16 Nisan’da oylayacağımız Anayasa değişiklik
taslağı ile getirilmek istenen sisteme iktidar ve onun akıl verenleri, Dünya
Anayasa öğretisinde olmayan “cumhurbaşkanlığı
hükümet sistemi” diyorlar.
Tabii onların ne dediğinden ziyade ortaya
çıkan gerçeğin ne olduğuna bakmak lazım.
İlk zamanlar “tek adam” söyleminden rahatsız
oluyorlardı ve “Ne tek adamı” diyorlardı. Sonradan bunu kabul ettiler, kargaşa
olmasın, çok başlılık olmasın diye tek adamlığı kabul buyurdular.
Gerekçeleri de yalan üstüne kurulmuş “Sezer Ecevit
Anayasa fırlatma” olayıdır.
O tarihteki Milli Güvenlik Kurulu’nun asker
üyeleri konuşmadıkları için bu yalan daha o tarihten beri, değişik kişiler
tarafından değişik gerekçelerle maalesef
kullanılıyor.
Hangi gerekçeyle olursa olsun yasama,
yürütme ve yargı tek kişinin, yürütmenin elinde toplandığında, Anayasa
literatüründe bu tür birleşmelerin iki ismi vardır. Mutlak monarşi ve diktatörlük.
Mutlak monarşilerde kral, padişah, çar, üç
kuvvet dediğimiz, yürütme yasama ve yargıyı ellerinde tutarlar.
Bu sistemde kanun koymakla (kararname
çıkarmakta) bunları koymakla kalmaz bir de uygular.Bu arada uyuşmazlıkları da
çözer.
Elbette bütün bunları tek başına yapmazlar,
atadığı onun nam ve hesabına hareket
eden memurları vasıtasıyla yaparlar. Bu atananlar onun memurudurlar, sadece ona hesap veririler. İstediği zaman haklı
veya haksız onları işten atar, verdiği yetkileri geri alabilir, değiştirebilir.
Günümüzde Rus Çarlığı, Osmanlı İmparatorluğu
gibi saf bir mutlak monarşi kalmamıştır ama özenenleri bulunabilir.
Yürütme yasam ve yargı kuvvetinin tek
kişinin elinde toplandığı bir diğer sistem, diktatörlüktür.
Diktatörlük de aynen mutlak monarşi gibi,
yürütme, yasama ve yargının tek elde toplandığı bir rejimdir.
Tabii bu özellikleri nedeniyle demokrasiyle
uzaktan yakından ilgisi yoktur.
Ama bütün diktatörler, göstermelik seçimler
yaparlar. Örneğin Saddam’ın Irak’ın da, bir zamanlar ki “kardeşim Esad’ın”
Suriye’sinde olduğu gibi
Bu sistemde iktidarı elinde bulunduran kişi
veya grup kendisinin ne kadar demokrat olduğunu göstermek için, hani Binali
Bey’in tabiri ile YERSENİZ belli
dönemlerde seçimler, halk oylamaları da yaparlar.

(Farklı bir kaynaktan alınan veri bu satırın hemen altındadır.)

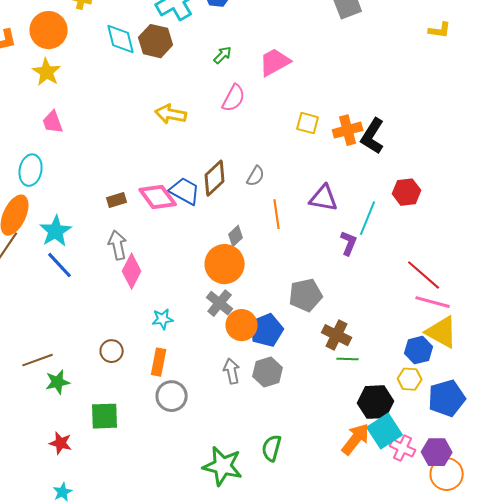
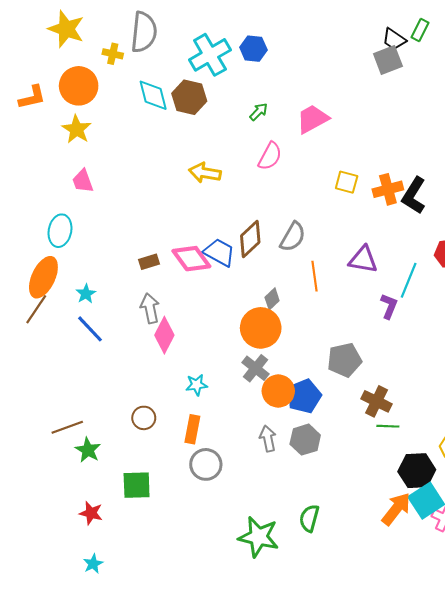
gray semicircle: (256, 176) -> (293, 237), size x1.4
cyan star: (56, 231) -> (86, 294), size x0.6
green star: (58, 382) -> (88, 450), turned -30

Safsanız ya da okuma özürlü iseniz bunları
gerçekten seçim ya da halk oylaması zannedersiniz.
Ülkedeki basın o veya bu şekilde
bastırıldığı için hep tek yanlı yayın yaparlar. Her açtığınız TV de iktidar
sahibi veya onun bir işgüderi
istedikleri gibi konuşurlar.Onların yalan söyleme özgürlüğü vardır.
Bunlara karşı konuşacaksanız işiniz çok
zordur. Önce yerel yöneticiler ya salon, ya da güvenlik gerekçesiyle toplantıya
izin vermezler.İzin verildiğinde de
toplantılar basılıp dağıtılmaya çalışılır.
Ama sorarsanız herkes fikrini serbestçe
söyleyebiliyordur.
Diktatörlükler de, hukuk güvenliği ortadan kalktığı
için aydınlar üzerinde yaratılan korku iklimi ülkenin düşün hayatını felç eder.
Hukuk güvenliğinin kalmadığı ülkelerde bazı aydınlar
çok insani bir duygu olduğu için korkarlar ve korktukları içinde susarlar.
Kendisini yaşadığı topluma aydın diye
yutturan, bizdeki yetmez ama evetci gibiler ise çeşitli çıkarlar karşılığında susarlar.Çıkar
karşılığında susanlar son kullanma tarihleri dolduğunda kendilerini ya çalıştıkları
işlerden kovulmuş ya da cezaevi zindanlarında bulurlar.
Allahtan, dünya da aynen bizde Kemal Gözler gibi, Korkut Kanadoğlu gibi bazı
ilim adamları, kitaplar yazıp
fikirlerini söylemekten çekinmedikleri için insanlar aydınlanabilir.
Bu tür eserleri okumayı akıl eden siyasetçiler de hamaset yapmak
yerine doğru şeyler söyleyerek halkı aydınlatırlar.